Top of MATERIAL TO PROCESS
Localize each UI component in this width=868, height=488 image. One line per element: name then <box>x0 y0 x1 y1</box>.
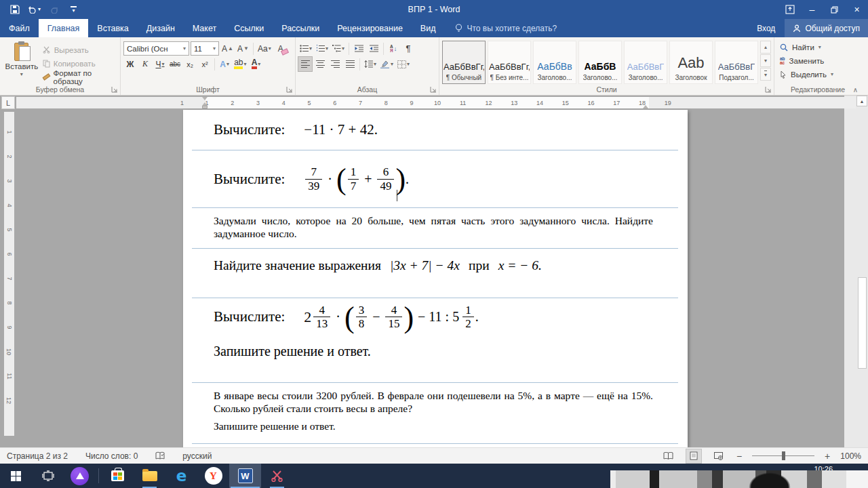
underline-button[interactable]: Ч▾ <box>153 57 167 71</box>
zoom-slider-thumb[interactable] <box>782 451 785 460</box>
strikethrough-button[interactable]: abc <box>168 57 182 71</box>
scrollbar-thumb[interactable] <box>858 277 867 369</box>
undo-dropdown-icon[interactable]: ▾ <box>38 7 41 12</box>
align-left-button[interactable] <box>298 57 312 71</box>
highlight-button[interactable]: ab▾ <box>233 57 248 71</box>
style-subtitle[interactable]: АаБбВвГ Подзагол... <box>715 41 758 84</box>
styles-scroll-up-icon[interactable]: ▴ <box>760 41 771 54</box>
exercise-row-5[interactable]: Вычислите: 2 413 · ( 38 − 415 ) − 11 : 5… <box>192 298 678 383</box>
font-color-button[interactable]: А▾ <box>250 57 263 71</box>
alisa-button[interactable] <box>64 464 96 488</box>
clear-formatting-button[interactable]: А <box>274 41 288 56</box>
horizontal-ruler[interactable]: 1 12345678910111213141516171819 <box>16 97 856 108</box>
collapse-ribbon-icon[interactable]: ∧ <box>853 86 858 94</box>
exercise-row-3[interactable]: Задумали число, которое на 20 больше, че… <box>192 208 678 249</box>
read-mode-icon[interactable] <box>661 449 676 463</box>
grow-font-button[interactable]: А▲ <box>220 41 235 56</box>
start-button[interactable] <box>0 464 32 488</box>
format-painter-button[interactable]: Формат по образцу <box>41 70 117 83</box>
increase-indent-button[interactable] <box>367 41 380 56</box>
zoom-level[interactable]: 100% <box>840 451 861 461</box>
exercise-row-2[interactable]: Вычислите: 739 · ( 17 + 649 ) . <box>192 150 678 208</box>
first-line-indent-marker[interactable] <box>202 97 208 100</box>
style-heading2[interactable]: АаБбВ Заголово... <box>578 41 622 84</box>
word-taskbar-button[interactable]: W <box>229 464 261 488</box>
file-explorer-button[interactable] <box>134 464 165 488</box>
exercise-row-4[interactable]: Найдите значение выражения |3x + 7| − 4x… <box>192 249 678 298</box>
find-button[interactable]: Найти ▾ <box>777 41 859 54</box>
replace-button[interactable]: abac Заменить <box>777 54 859 68</box>
style-title[interactable]: Аab Заголовок <box>669 41 713 84</box>
language-indicator[interactable]: русский <box>182 451 212 461</box>
paragraph-dialog-launcher-icon[interactable] <box>430 86 437 93</box>
snipping-tool-button[interactable] <box>261 464 293 488</box>
print-layout-icon[interactable] <box>686 449 701 463</box>
copy-button[interactable]: Копировать <box>41 57 117 70</box>
text-effects-button[interactable]: А▾ <box>218 57 231 71</box>
multilevel-list-button[interactable]: ▾ <box>331 41 346 56</box>
proofing-icon[interactable] <box>155 451 165 460</box>
vertical-scrollbar[interactable]: ▲ <box>844 96 868 447</box>
hanging-indent-marker[interactable] <box>202 102 208 108</box>
shrink-font-button[interactable]: А▼ <box>236 41 250 56</box>
minimize-button[interactable]: – <box>801 0 823 19</box>
word-count[interactable]: Число слов: 0 <box>85 451 138 461</box>
numbered-list-button[interactable]: ▾ <box>315 41 330 56</box>
tab-insert[interactable]: Вставка <box>88 19 137 37</box>
borders-button[interactable]: ▾ <box>396 57 411 71</box>
tab-design[interactable]: Дизайн <box>138 19 184 37</box>
exercise-row-1[interactable]: Вычислите: −11 · 7 + 42. <box>192 110 678 150</box>
font-dialog-launcher-icon[interactable] <box>286 86 293 93</box>
customize-qat-icon[interactable]: ▾ <box>64 1 83 18</box>
zoom-in-icon[interactable]: + <box>825 451 830 462</box>
ribbon-display-options-icon[interactable] <box>778 0 801 19</box>
sort-button[interactable]: АЯ ↓ <box>387 41 400 56</box>
tab-references[interactable]: Ссылки <box>225 19 273 37</box>
style-heading3[interactable]: АаБбВвГ Заголово... <box>624 41 667 84</box>
tell-me-box[interactable]: Что вы хотите сделать? <box>455 19 557 37</box>
styles-gallery-expand-icon[interactable]: ▾ <box>760 68 771 81</box>
document-page[interactable]: Вычислите: −11 · 7 + 42. Вычислите: 739 … <box>183 110 688 447</box>
style-normal[interactable]: АаБбВвГг, ¶ Обычный <box>442 41 486 84</box>
undo-icon[interactable]: ▾ <box>25 1 43 18</box>
zoom-slider[interactable] <box>752 455 814 456</box>
tab-selector[interactable]: L <box>1 96 15 109</box>
right-indent-marker[interactable] <box>643 105 648 108</box>
style-heading1[interactable]: АаБбВв Заголово... <box>533 41 576 84</box>
zoom-out-icon[interactable]: − <box>736 451 742 462</box>
cut-button[interactable]: Вырезать <box>41 43 117 56</box>
close-button[interactable]: × <box>846 0 868 19</box>
tab-mailings[interactable]: Рассылки <box>273 19 328 37</box>
decrease-indent-button[interactable] <box>352 41 366 56</box>
tab-layout[interactable]: Макет <box>184 19 225 37</box>
page-indicator[interactable]: Страница 2 из 2 <box>7 451 68 461</box>
superscript-button[interactable]: x² <box>198 57 212 71</box>
align-right-button[interactable] <box>328 57 342 71</box>
bullet-list-button[interactable]: ▾ <box>298 41 313 56</box>
paste-button[interactable]: Вставить ▾ <box>3 41 41 84</box>
line-spacing-button[interactable]: ▾ <box>363 57 378 71</box>
font-family-select[interactable]: Calibri (Осн ▾ <box>123 41 189 56</box>
font-size-select[interactable]: 11 ▾ <box>191 41 219 56</box>
edge-button[interactable]: e <box>165 464 197 488</box>
italic-button[interactable]: К <box>138 57 152 71</box>
styles-dialog-launcher-icon[interactable] <box>765 86 772 93</box>
styles-scroll-down-icon[interactable]: ▾ <box>760 54 771 67</box>
select-button[interactable]: Выделить ▾ <box>777 68 859 81</box>
video-overlay[interactable] <box>610 470 868 488</box>
tab-home[interactable]: Главная <box>39 19 89 37</box>
share-button[interactable]: Общий доступ <box>785 19 868 37</box>
paste-dropdown-icon[interactable]: ▾ <box>20 72 23 77</box>
tab-file[interactable]: Файл <box>0 19 39 37</box>
web-layout-icon[interactable] <box>711 449 726 463</box>
save-icon[interactable] <box>5 1 24 18</box>
shading-button[interactable]: ▾ <box>379 57 395 71</box>
task-view-button[interactable] <box>32 464 64 488</box>
justify-button[interactable] <box>343 57 357 71</box>
yandex-browser-button[interactable]: Y <box>197 464 229 488</box>
clipboard-dialog-launcher-icon[interactable] <box>111 86 118 93</box>
exercise-row-6[interactable]: В январе весы стоили 3200 рублей. В февр… <box>192 383 678 444</box>
tab-review[interactable]: Рецензирование <box>328 19 412 37</box>
restore-button[interactable] <box>823 0 846 19</box>
subscript-button[interactable]: x₂ <box>183 57 197 71</box>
Bottom of MATERIAL TO PROCESS
- _GOAL OF THE EXERCISE_: Write out every entry above exactly, minus the pictures.

- _OUTPUT_:
Localize each UI component in this width=868, height=488 image. One line per element: name then <box>x0 y0 x1 y1</box>.
underline-button[interactable]: Ч▾ <box>153 57 167 71</box>
zoom-slider-thumb[interactable] <box>782 451 785 460</box>
strikethrough-button[interactable]: abc <box>168 57 182 71</box>
scrollbar-thumb[interactable] <box>858 277 867 369</box>
undo-dropdown-icon[interactable]: ▾ <box>38 7 41 12</box>
align-left-button[interactable] <box>298 57 312 71</box>
highlight-button[interactable]: ab▾ <box>233 57 248 71</box>
style-subtitle[interactable]: АаБбВвГ Подзагол... <box>715 41 758 84</box>
styles-scroll-up-icon[interactable]: ▴ <box>760 41 771 54</box>
exercise-row-5[interactable]: Вычислите: 2 413 · ( 38 − 415 ) − 11 : 5… <box>192 298 678 383</box>
font-color-button[interactable]: А▾ <box>250 57 263 71</box>
alisa-button[interactable] <box>64 464 96 488</box>
clear-formatting-button[interactable]: А <box>274 41 288 56</box>
horizontal-ruler[interactable]: 1 12345678910111213141516171819 <box>16 97 856 108</box>
collapse-ribbon-icon[interactable]: ∧ <box>853 86 858 94</box>
exercise-row-3[interactable]: Задумали число, которое на 20 больше, че… <box>192 208 678 249</box>
read-mode-icon[interactable] <box>661 449 676 463</box>
grow-font-button[interactable]: А▲ <box>220 41 235 56</box>
start-button[interactable] <box>0 464 32 488</box>
format-painter-button[interactable]: Формат по образцу <box>41 70 117 83</box>
increase-indent-button[interactable] <box>367 41 380 56</box>
zoom-level[interactable]: 100% <box>840 451 861 461</box>
exercise-row-2[interactable]: Вычислите: 739 · ( 17 + 649 ) . <box>192 150 678 208</box>
first-line-indent-marker[interactable] <box>202 97 208 100</box>
style-heading2[interactable]: АаБбВ Заголово... <box>578 41 622 84</box>
word-taskbar-button[interactable]: W <box>229 464 261 488</box>
file-explorer-button[interactable] <box>134 464 165 488</box>
exercise-row-4[interactable]: Найдите значение выражения |3x + 7| − 4x… <box>192 249 678 298</box>
find-button[interactable]: Найти ▾ <box>777 41 859 54</box>
replace-button[interactable]: abac Заменить <box>777 54 859 68</box>
style-title[interactable]: Аab Заголовок <box>669 41 713 84</box>
language-indicator[interactable]: русский <box>182 451 212 461</box>
paragraph-dialog-launcher-icon[interactable] <box>430 86 437 93</box>
snipping-tool-button[interactable] <box>261 464 293 488</box>
print-layout-icon[interactable] <box>686 449 701 463</box>
copy-button[interactable]: Копировать <box>41 57 117 70</box>
text-effects-button[interactable]: А▾ <box>218 57 231 71</box>
multilevel-list-button[interactable]: ▾ <box>331 41 346 56</box>
proofing-icon[interactable] <box>155 451 165 460</box>
vertical-scrollbar[interactable]: ▲ <box>844 96 868 447</box>
hanging-indent-marker[interactable] <box>202 102 208 108</box>
shrink-font-button[interactable]: А▼ <box>236 41 250 56</box>
minimize-button[interactable]: – <box>801 0 823 19</box>
word-count[interactable]: Число слов: 0 <box>85 451 138 461</box>
numbered-list-button[interactable]: ▾ <box>315 41 330 56</box>
tab-insert[interactable]: Вставка <box>88 19 137 37</box>
borders-button[interactable]: ▾ <box>396 57 411 71</box>
tab-design[interactable]: Дизайн <box>138 19 184 37</box>
exercise-row-1[interactable]: Вычислите: −11 · 7 + 42. <box>192 110 678 150</box>
font-dialog-launcher-icon[interactable] <box>286 86 293 93</box>
customize-qat-icon[interactable]: ▾ <box>64 1 83 18</box>
zoom-in-icon[interactable]: + <box>825 451 830 462</box>
ribbon-display-options-icon[interactable] <box>778 0 801 19</box>
sort-button[interactable]: АЯ ↓ <box>387 41 400 56</box>
tab-references[interactable]: Ссылки <box>225 19 273 37</box>
style-heading3[interactable]: АаБбВвГ Заголово... <box>624 41 667 84</box>
tell-me-box[interactable]: Что вы хотите сделать? <box>455 19 557 37</box>
styles-gallery-expand-icon[interactable]: ▾ <box>760 68 771 81</box>
document-page[interactable]: Вычислите: −11 · 7 + 42. Вычислите: 739 … <box>183 110 688 447</box>
style-normal[interactable]: АаБбВвГг, ¶ Обычный <box>442 41 486 84</box>
undo-icon[interactable]: ▾ <box>25 1 43 18</box>
zoom-slider[interactable] <box>752 455 814 456</box>
tab-selector[interactable]: L <box>1 96 15 109</box>
right-indent-marker[interactable] <box>643 105 648 108</box>
style-heading1[interactable]: АаБбВв Заголово... <box>533 41 576 84</box>
zoom-out-icon[interactable]: − <box>736 451 742 462</box>
cut-button[interactable]: Вырезать <box>41 43 117 56</box>
close-button[interactable]: × <box>846 0 868 19</box>
tab-mailings[interactable]: Рассылки <box>273 19 328 37</box>
decrease-indent-button[interactable] <box>352 41 366 56</box>
tab-layout[interactable]: Макет <box>184 19 225 37</box>
page-indicator[interactable]: Страница 2 из 2 <box>7 451 68 461</box>
superscript-button[interactable]: x² <box>198 57 212 71</box>
align-right-button[interactable] <box>328 57 342 71</box>
bullet-list-button[interactable]: ▾ <box>298 41 313 56</box>
paste-button[interactable]: Вставить ▾ <box>3 41 41 84</box>
line-spacing-button[interactable]: ▾ <box>363 57 378 71</box>
font-family-select[interactable]: Calibri (Осн ▾ <box>123 41 189 56</box>
font-size-select[interactable]: 11 ▾ <box>191 41 219 56</box>
edge-button[interactable]: e <box>165 464 197 488</box>
italic-button[interactable]: К <box>138 57 152 71</box>
styles-dialog-launcher-icon[interactable] <box>765 86 772 93</box>
styles-scroll-down-icon[interactable]: ▾ <box>760 54 771 67</box>
select-button[interactable]: Выделить ▾ <box>777 68 859 81</box>
video-overlay[interactable] <box>610 470 868 488</box>
tab-home[interactable]: Главная <box>39 19 89 37</box>
share-button[interactable]: Общий доступ <box>785 19 868 37</box>
paste-dropdown-icon[interactable]: ▾ <box>20 72 23 77</box>
tab-file[interactable]: Файл <box>0 19 39 37</box>
web-layout-icon[interactable] <box>711 449 726 463</box>
save-icon[interactable] <box>5 1 24 18</box>
shading-button[interactable]: ▾ <box>379 57 395 71</box>
task-view-button[interactable] <box>32 464 64 488</box>
justify-button[interactable] <box>343 57 357 71</box>
yandex-browser-button[interactable]: Y <box>197 464 229 488</box>
clipboard-dialog-launcher-icon[interactable] <box>111 86 118 93</box>
exercise-row-6[interactable]: В январе весы стоили 3200 рублей. В февр… <box>192 383 678 444</box>
tab-review[interactable]: Рецензирование <box>328 19 412 37</box>
restore-button[interactable] <box>823 0 846 19</box>
subscript-button[interactable]: x₂ <box>183 57 197 71</box>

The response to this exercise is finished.